If AI can’t necessarily replicate human intelligence, it nevertheless precisely models the sort of intelligence needed to make liberalism coherent.
From there, he argues, the system of liberalism produces individualism and negates community, which is antithetical to the messy social world of humans otherwise. Not covered in his article: Mass systems of governance which do not have the asserted pathologies of liberalism and yet also produce great good for a great number. (I imagine he would suggest Marxism? Some kind of anarchism? Libertarian something? Neofeudalism?)
C&C Robin Hanson’s imagined dialogue about the role of simplification in models in science and engineering, and the application of reductionism to the study of people. (tl;dr fraught, but the world is too complex to interact with, if you do not choose some simplification with which to model it, so choose simplifications based on opportunity costs.)
Antidote, M. John Harrison
I’m not interested in an embodied and localised knowledge. I had enough of it as a child in the early 1950s, among people whose top argument was, “Because I know better.” They didn’t want the NHS. They didn’t want vaccination. They didn’t want the kids that survived to waste their time on education. They didn’t want science. All sense was common sense: they were the well, and your role as a child was to drink what you were given. Anything else, from the welfare state to astrophysics, was a challenge to traditional hierarchies. After you’d tried, and had it drilled into you how worthless your fancy new ideas were, your ambition was to quickly and quietly exit their radius of control and enter the de-localised intellectual funfair of modernity, with its fantastically advanced concepts such as “abstract thought”. Your secondary ambition was to work on a politics that got shot of all that forever. That’s really what the 60s was about if you lived where I lived. It was a revolt about what kind of knowledge you could have of the world, and how you could get it. I never regretted running away from the Trump-like epistemics of postwar semi-industrialised, semi-rural England. All I regret is that we didn’t quite achieve full escape velocity and get rid of its limiting ideas forever, so they couldn’t crawl back and infect everything again. I never want to return to that nightmare, or sympathise with it, or “understand” it, or give it any more than this single paragraph of the oxygen of analysis.
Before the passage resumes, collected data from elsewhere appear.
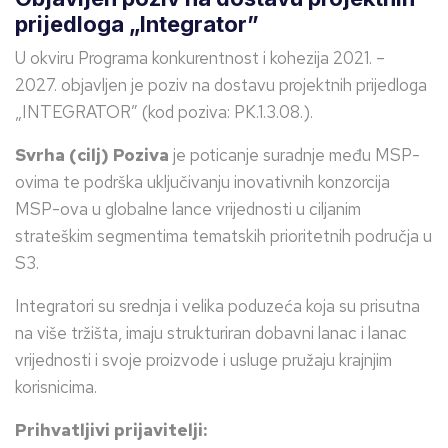
prijedloga „Integrator”
U okviru Programa konkurentnost i kohezija 2021. –
2027. objavljen je poziv na dostavu projektnih prijedloga
„INTEGRATOR” (kod poziva: PK.1.3.08.).
Svrha (cilj) Poziva
je poticanje suradnje među MSP-
ovima te podrška uključivanju inovativnih konzorcija
MSP-ova u globalne lance vrijednosti u ciljanim
strateškim segmentima tematskih prioritetnih područja u
S3.
Integratori su srednja i velika poduzeća koja su prisutna
na više tržišta, imaju strukturiran dobavni lanac i lanac
vrijednosti i svoje proizvode i usluge pružaju krajnjim
korisnicima.
Prihvatljivi prijavitelji:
Policy and Statistical learning
TODO. Brief digression on how legibility and management looks as a statistical learning problem. We know that constructing policies is costly in data, and we know that administrative procedures frequently do not have much data from repeated trials of what works. We also know that coming up with policies (in a machine learning or in a political definition) is computationally challenging and data hungry. How does the need to bow to the ill-fitting bureaucracy of the Great Society resemble having to work with an underfit estimator of the optimal policy? What does that tell us about, e.g. optimal jurispudence? Possibly something. Or possibly the metaphor doesn’t work; after all, what is the optimisation problem one solves?